Le génie de Galliani


Alors qu’une affaire du même acabit a également éclaté en France (Alex, Aloísio, l’ASSE, Mondragón, etc.), la justice sportive italienne récupère le dossier. Le règlement parle de défaite sur tapis vert et retrait d’un point à chaque rencontre où ces joueurs ont été alignés, ce qui amènerait à la relégation la plupart des équipes incriminées. Règlement évidemment « interprétable » et l’hypothèse d’une simple sanction pécuniaire et de points de pénalité prend de suite les devants. Mais même cette perspective n’enchante pas les clubs accusés. C’est ainsi que l’historique dirigeant du Milan entre en jeu. Épaulé par ses cousins milanais, il décide d’attaquer la légitimité de la réglementation des joueurs communautaires… et est écouté ! L’article 40 est modifié, ou plutôt aboli, à six journées du terme du championnat, et les équipes peuvent désormais aligner librement les extracommunautaires (67 en tout). Ce qui provoquera une autre polémique lors du « match du titre » entre la Juve et la Roma, et la participation active au 2-2 final du Japonais Nakata, non utilisable sans cette modification en cours de route.

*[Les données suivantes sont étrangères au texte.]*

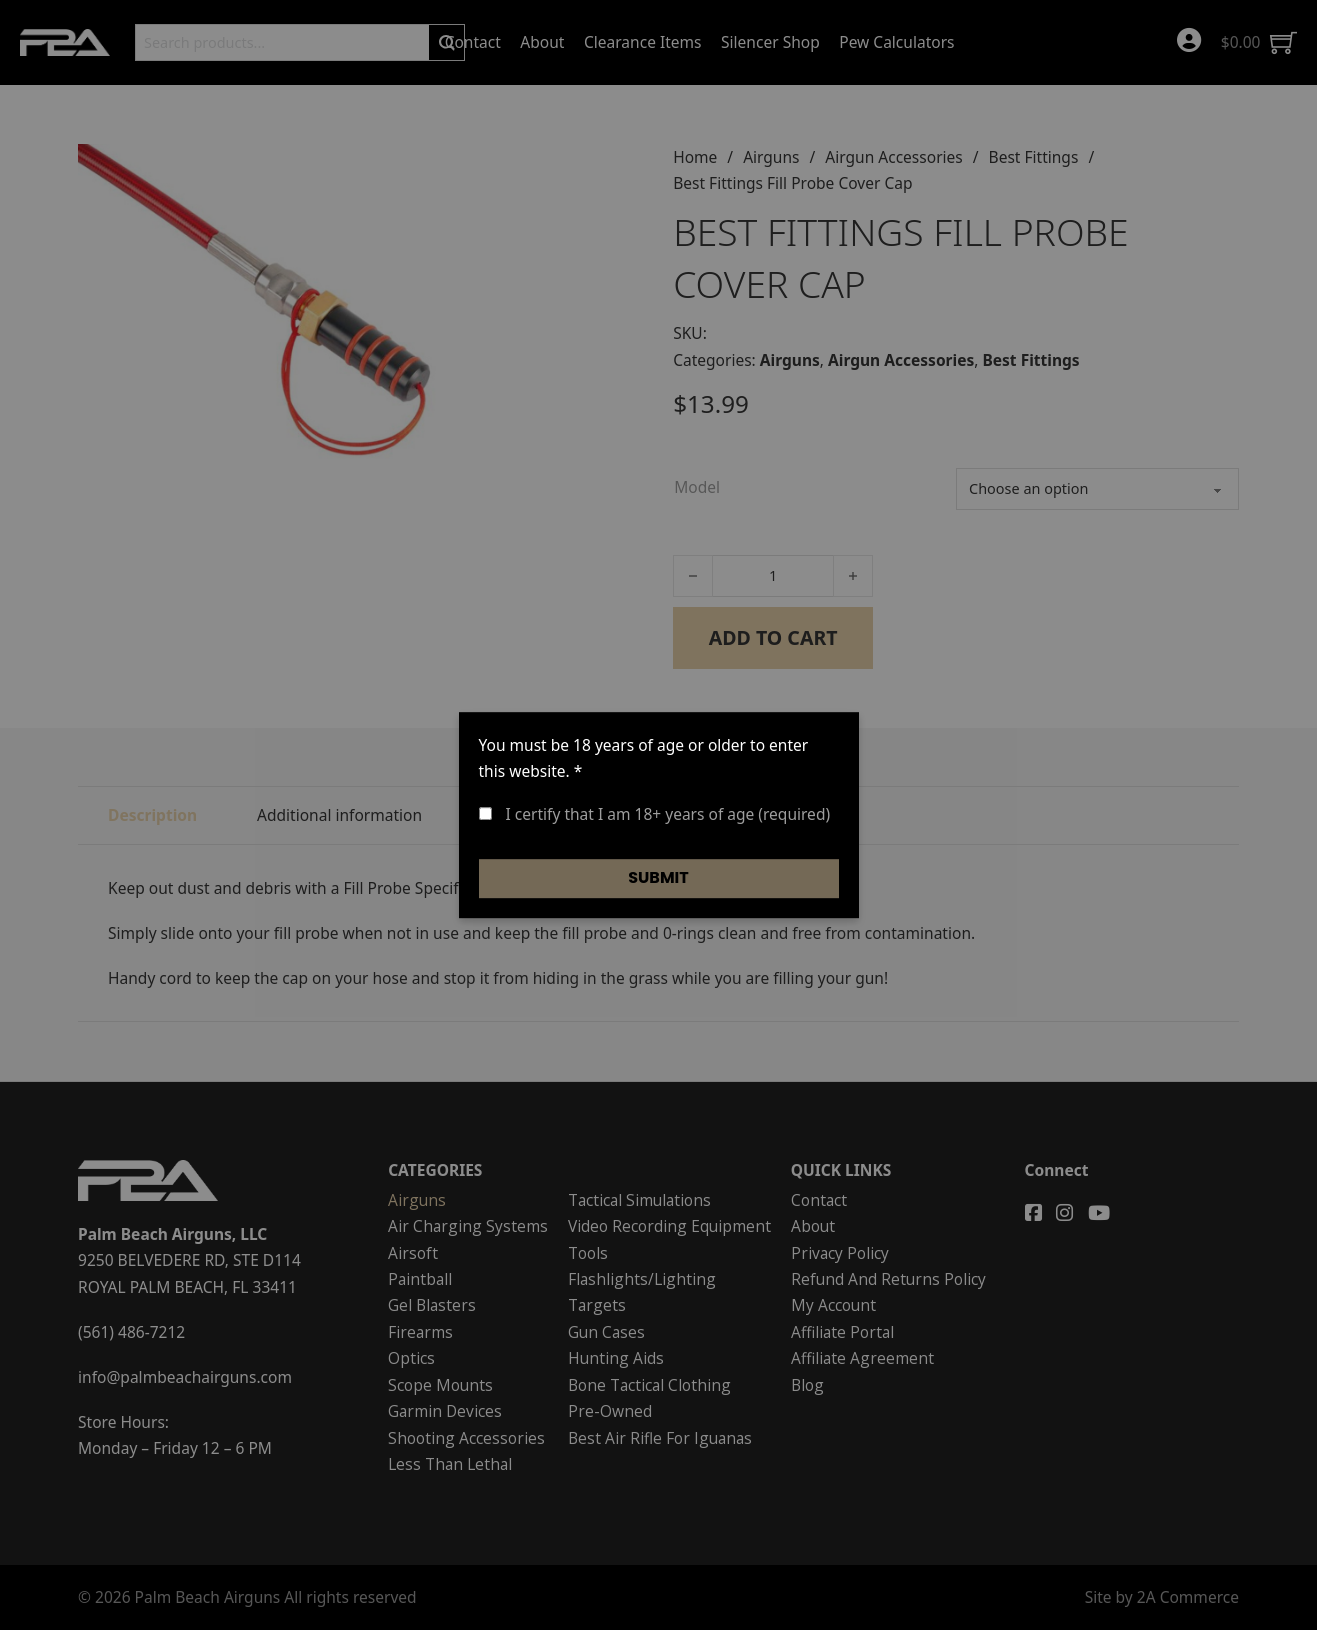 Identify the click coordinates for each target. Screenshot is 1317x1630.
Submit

Le procès a finalement lieu en fin de saison. D’abord intransigeant, le parquet fédéral adoucit sa position. Il n’y aura aucun point de pénalité dans le championnat à peine terminé ou le suivant grâce à un acquittement (ou une pirouette) de tous les présidents ou administrateurs délégués inculpés, les seuls dont les agissements peuvent amener à la responsabilité directe du club et donc une sanction plus lourde. Aucun résultat n’est modifié, ça se finira en amendes et suspensions d’un an maximum pour joueurs et dirigeants. Recoba rejette la faute sur sa direction, mais écope d’un an (réduit finalement à quatre mois dont deux purgés à l’intersaison) pour manquement aux principes de loyauté, car ne pouvant pas être au courant des deux grosses erreurs figurant sur son passeport : la date d’émission (9 novembre 1998, bien avant le début des démarches) et le lieu de résidence (Rome au lieu de Milan). Pis, quelques années plus tard, lors du procès de la justice ordinaire qui leur vaudra, à Oriali et à lui, six mois de prison reconvertis en 20 000 € d’amende, on apprendra que le permis de conduire italien de l'Uruguayen provenait de documents volés à la préfecture de Latina. Heureusement, sa patte gauche était bel et bien authentique.